The short time between finishing taxes and starting calving is typically the time of year when I have the most optimism, the most hope, and the biggest daydreams. There’s a little space — a little breathing room to read with opportunity in mind, to consider ideas.
Last year’s bomb cyclone shut that down. A year ago today (March 14), I wrote on Facebook: “The pens are shin-deep in mud and poop, the calves cannot walk, and the cows have mush for brains.”
It’s hard to look back on March 2019 and on the spring and summer weather conditions that followed.
This year, I’ve got the anticipation, but it’s tempered, and the times when it rains instead of snows make me worry.
One advantage of farming is that it is, indeed, seasonal. We possess the experience of last year, and the previous years, and we have the opportunity to start all over this year.
Sure, it’s a little scary. I wouldn’t be surprised if people in the areas most affected by last year’s ice, mud and flood experience some level of PTSD, and that would be really scary.
In most lines of work, there’s a level of risk. For those of us in professions that can be carried on in the next generation, it behooves us to talk to our kids about the risks as well as the rewards.
Our oldest, a sixth-grader, has already decided he would just as soon be a welder as a farmer.

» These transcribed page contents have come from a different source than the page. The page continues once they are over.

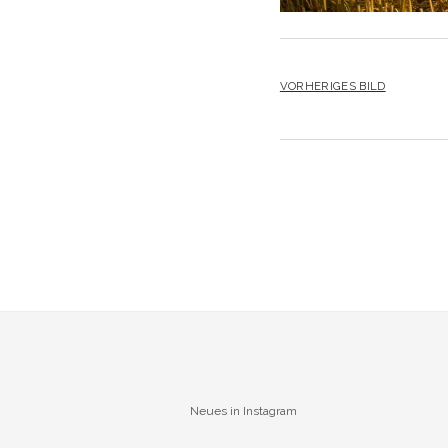
VORHERIGES BILD
Neues in Instagram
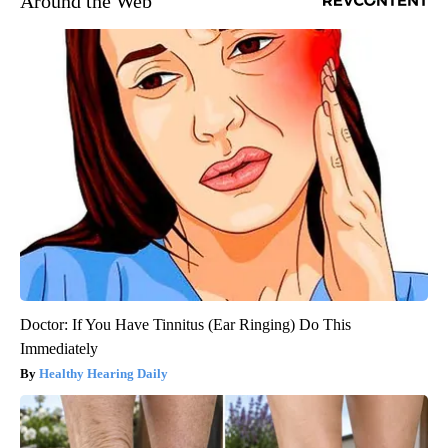
Around the Web
Doctor: If You Have Tinnitus (Ear Ringing) Do This
Immediately
Healthy Hearing Daily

Of note, right now he’s a whole lot better at taking things apart than he is at putting them together, but who doesn’t like metal and sparks?
Welding, at least, is marginally less dependent on the relative frightfulness of the weather.

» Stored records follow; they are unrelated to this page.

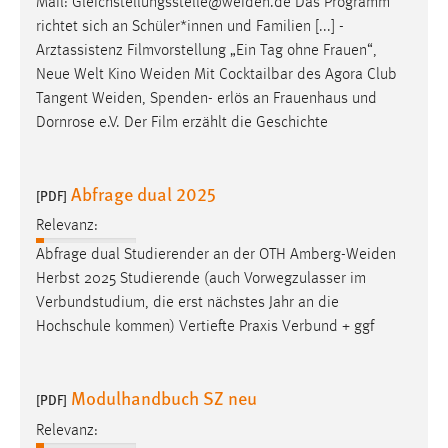
Mail:
Gleichstellungsstelle@weiden.de
Das Programm
richtet sich an Schüler*innen und Familien [...] -
Arztassistenz Filmvorstellung „Ein Tag ohne Frauen“,
Neue Welt Kino
Weiden
Mit Cocktailbar des Agora Club
Tangent
Weiden
, Spenden- erlös an Frauenhaus und
Dornrose e.V. Der Film erzählt die Geschichte
Abfrage dual 2025
[PDF]
Relevanz:
Abfrage dual Studierender an der OTH
Amberg-Weiden
Herbst 2025 Studierende (auch Vorwegzulasser im
Verbundstudium, die erst nächstes Jahr an die
Hochschule kommen) Vertiefte Praxis Verbund + ggf
Modulhandbuch SZ neu
[PDF]
Relevanz:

There’ve been minutes this year that have been eerily reminiscent of last year’s problems. We rarely have been dry on top at any point for the last year, and it’s wise to stick to graveled roads because under the surface, the mud still lurks.

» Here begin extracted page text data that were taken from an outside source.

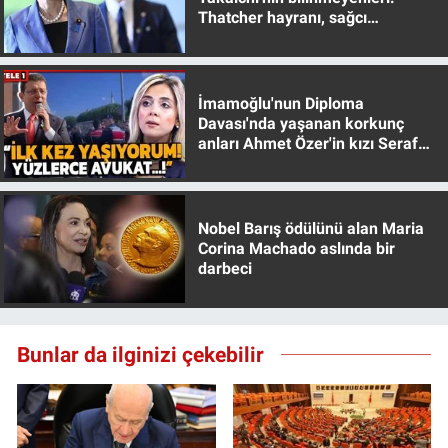
Thatcher hayranı, sağcı
muhafazakar
İmamoğlu'nun Diploma
Davası'nda yaşanan korkunç
anları Ahmet Özer'in kızı Seraf
Özer anlattı!
Nobel Barış ödülünü alan Maria
Corina Machado aslında bir
darbeci
Bunlar da ilginizi çekebilir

This warm, humid, rainy-instead-of-snowy winter has been a little hard on optimism.
On Super Bowl Sunday, we had soup after church (souper bowls; I know you understand), and in the midst of small talk, I recounted how I’d told my husband that if this was climate change, I wasn’t a fan, and he’d replied that if this was climate change, he’d have to figure out how to do things differently.
“If this is climate change,” replied our seed corn dealer, who’s also a farmer with cows, “I’m going to find something different to do.”
I was a little surprised, but I also wasn’t. The longer I thought about it, I decided it’s actually an enviable attitude to have. Climate change will try to twist our arms, but we need to frame this as an opportunity.
Opportunity is something farmers can be really good at. Farmers tend to be good adapters and adopters — for example, technology has renovated everything: soil tests, GPS, metered water, in-seed pesticide and a thousand other things.
Whether our next challenge is climate change or some other thing, for most people, it doesn’t pay to be stubborn or try to outlast the inevitable. That said, it can be really, really difficult to make a decision for major change.
Relatives of a former Hub colleague chose to move off a family homestead in Custer County after last spring’s floods. Three generations had lived on the place; two generations of immediate family had grown up there. But after the floods damaged the home so that it would require tremendous work to make it habitable, they decided to live in town instead. It’s a big change.
If and when we are called upon to make life-changing decisions because of life-changing climate change, I hope we have the good sense to decide with intention instead of merely being stubborn.
This Soils and Streams column first appeared in the March 14, 2020, issue of the Kearney Hub. I am sad to say this one never made the online edition.